ENGINES WORKED BY PRODUCER-GAS
These engines are worked by a special gas generated in an apparatus called a "producer." If air is forced through incandescent carbon in a closed furnace its oxygen unites with the carbon and forms carbonic acid gas, known chemically as CO2, because every molecule of the gas contains one atom of carbon and two of oxygen. This gas, being the product of combustion, cannot burn (i.e. combine with more oxygen), but as it passes up through the glowing coke, coal, or other fuel, it absorbs another carbon atom into every molecule, and we have C2O2, or 2 CO, which we know as carbon monoxide. This gas may be seen burning on the top of an open fire with a very pale blue flame, as it once more combines with oxygen to form carbonic acid gas.
The carbon monoxide is valuable as a heating agent, and when mixed with air forms an explosive mixture.

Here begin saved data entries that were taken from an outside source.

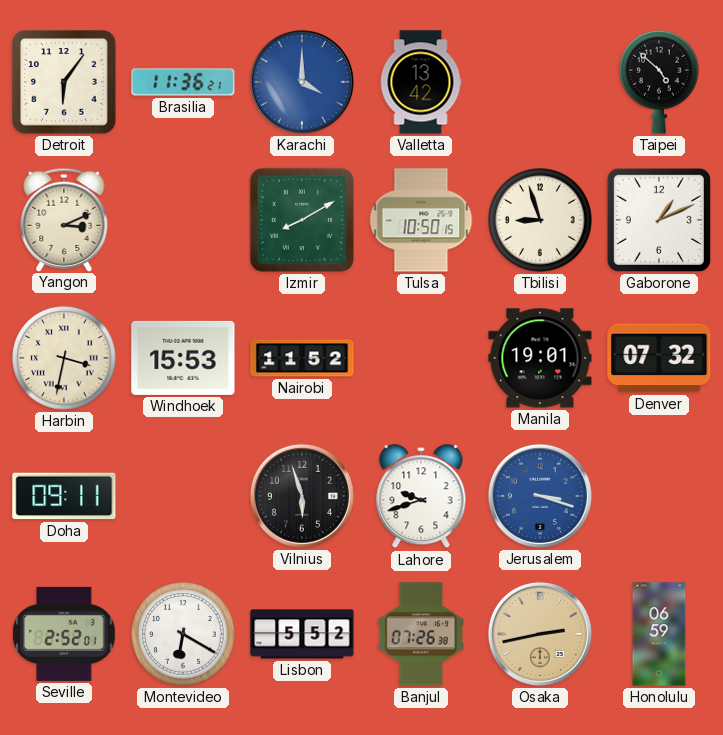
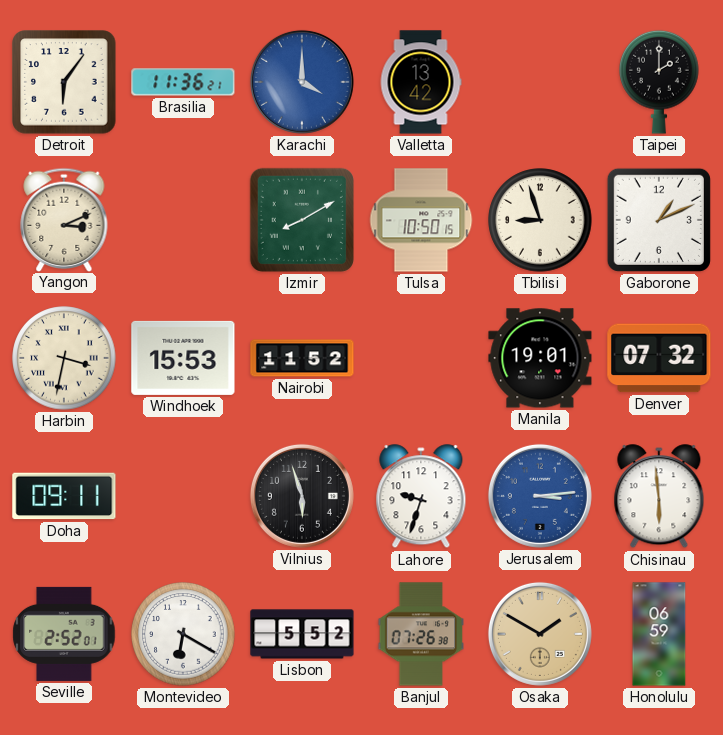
Taipei: 4:52 -> 2:00
Lahore: 9:42 -> 9:33
Jerusalem: 3:18 -> 3:14
Chisinau: none -> 5:59
Osaka: 2:43 -> 1:50
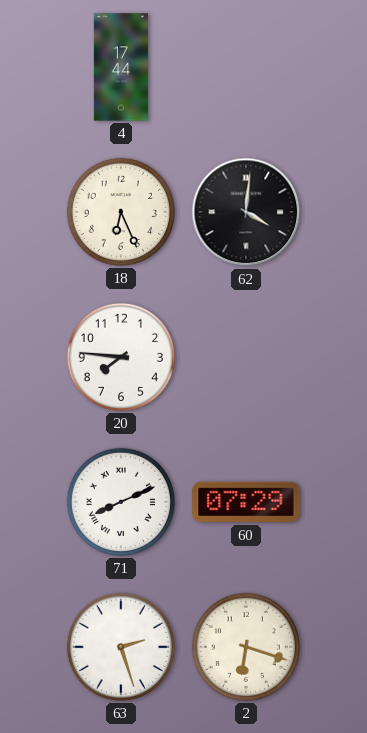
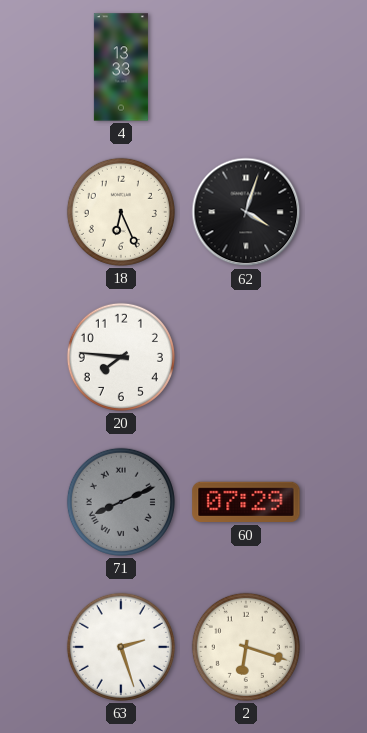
4: 17:44 -> 13:33
62: 4:01 -> 4:03
71 dial: white -> grey
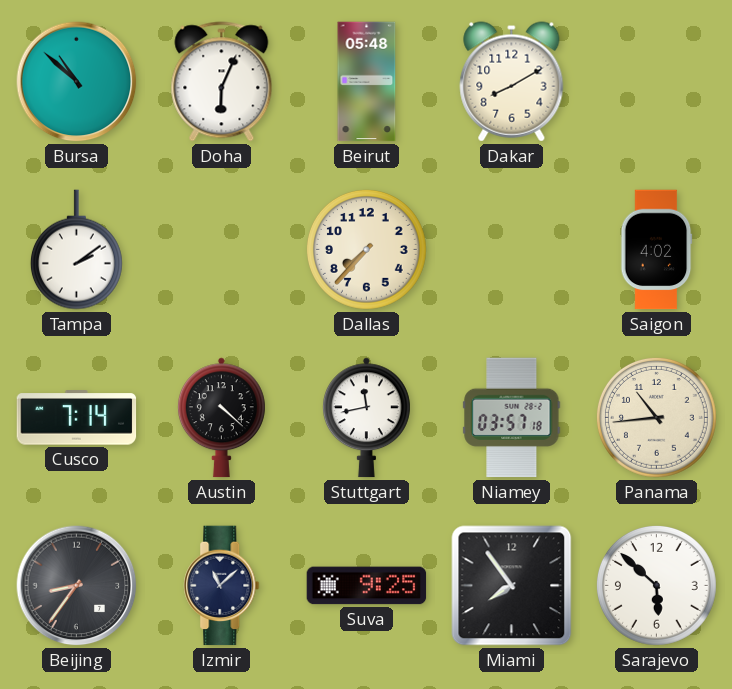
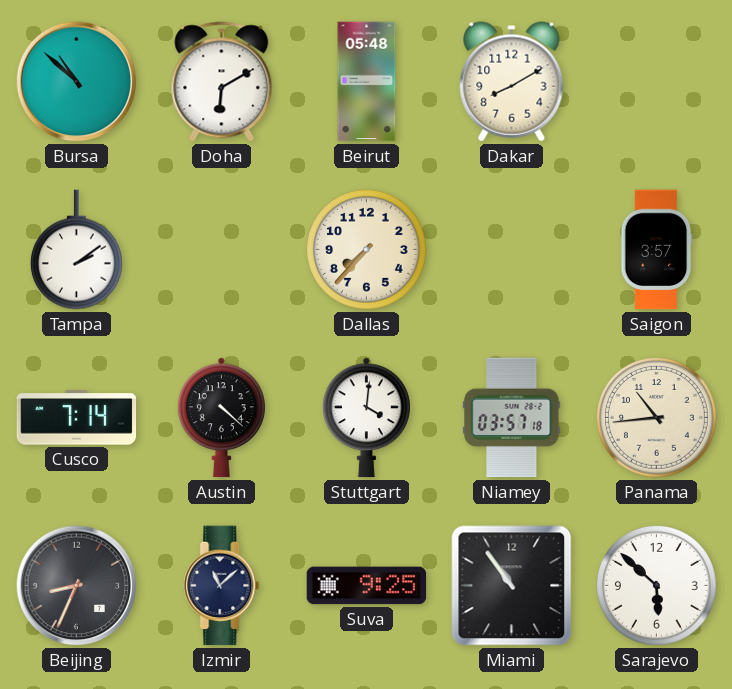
Doha: 6:04 -> 6:10
Saigon: 4:02 -> 3:57
Stuttgart: 11:43 -> 4:01
Beijing: 8:36 -> 8:34
Miami: 7:54 -> 10:54
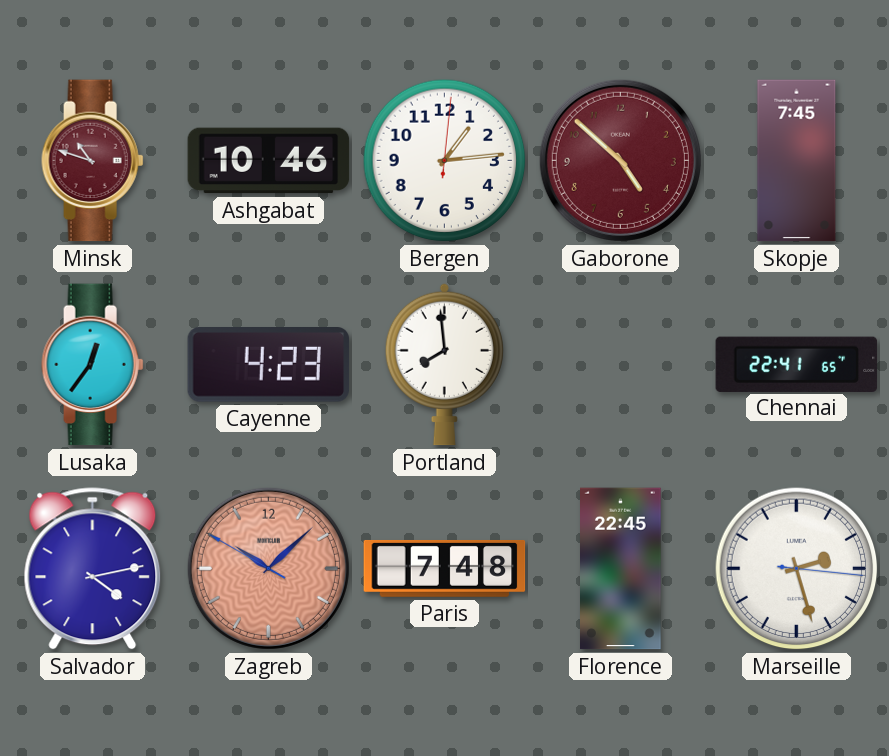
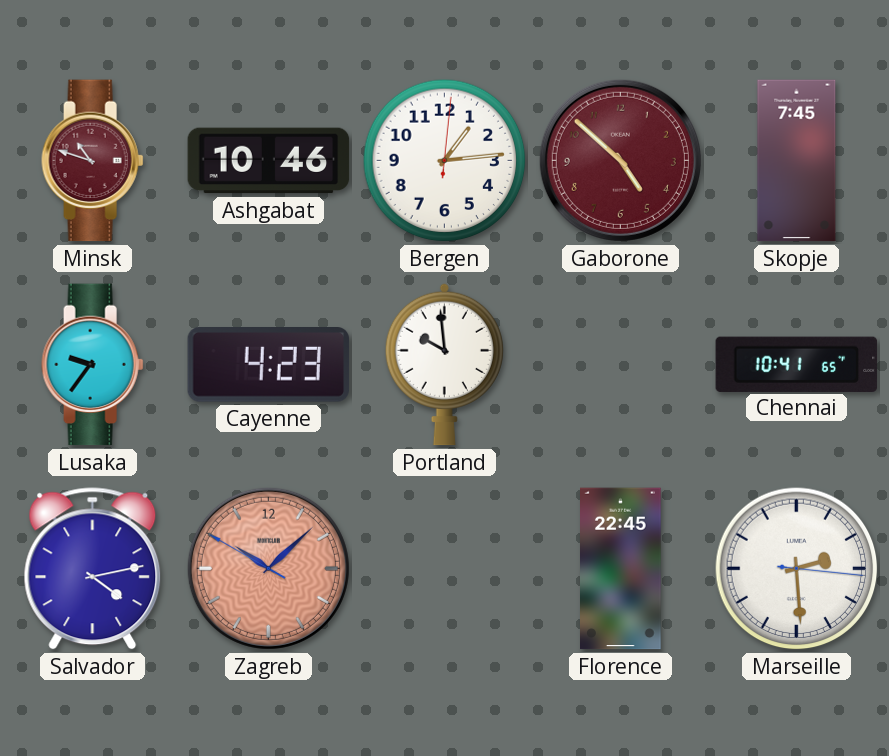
Lusaka: 12:36 -> 9:36
Portland: 7:59 -> 9:59
Chennai: 22:41 -> 10:41
Paris: 7:48 -> none
Marseille: 2:27 -> 2:29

If along with the air sent into our furnace there goes a proportion of steam, further chemical action results. The oxygen of the steam combines with carbon to form carbon monoxide, and sets free the hydrogen. The latter gas, when it combines with oxygen in combustion, causes intense heat; so that if from the furnace we can draw off carbon monoxide and hydrogen, we shall be able to get a mixture which during combustion will set up great heat in the cylinder of an engine.
In 1878 Mr. Emerson Dowson invented an apparatus for manufacturing a gas suitable for power plant, the gas being known as Producer or Poor Gas, the last term referring to its poorness in hydrogen as compared with coal and other gases. While the hydrogen is a desirable ingredient in an explosive charge, it must not form a large proportion, since under compression it renders the mixture in which it takes part dangerously combustible, and liable to spontaneous ignition before the piston has finished the compression stroke. Water-gas, very rich in hydrogen, and made by a very similar process, is therefore not suitable for internal combustion engines.
There are many types of producers, but they fall under two main heads, i.e. the pressure and the suction.
The pressure producer contains the following essential parts:—
The generator, a vertical furnace fed from the top through an air-tight trap, and shut off below from the outside atmosphere by having its foot immersed in water. Any fuel or ashes which fall through the bars into the water can be abstracted without spoiling the draught. Air and steam are forced into the generator, and pass up through the fuel with the chemical results already described. The gases then flow into a cooler, enclosed in a water-jacket, through which water circulates, and on into a scrubber, where they must find their way upwards through coke kept dripping with water from overhead jets. The water collects impurities of all sorts, and the gas is then ready for storage in the gas-holders or for immediate use in the engines.
A pound of anthracite coal thus burnt will yield enough gas to develop 1 h.p. for one hour.
Suction Gas Plants.—With these gas is not stored in larger quantities than are needed for the immediate work of the engine. In fact, the engine itself during its suction strokes draws air and steam through a very small furnace, coolers, and scrubbers direct into the cylinder. The furnace is therefore fed with air and water, not by pressure from outside, but by suction from inside, hence the name "suction producer." At the present time suction gas engines are being built for use on ships, since a pound of fuel thus consumed will drive a vessel further than if burnt under a steam boiler. Very possibly the big ocean liners of twenty years hence may be fitted with such engines in the place of the triple and quadruple expansion steam machinery now doing the work.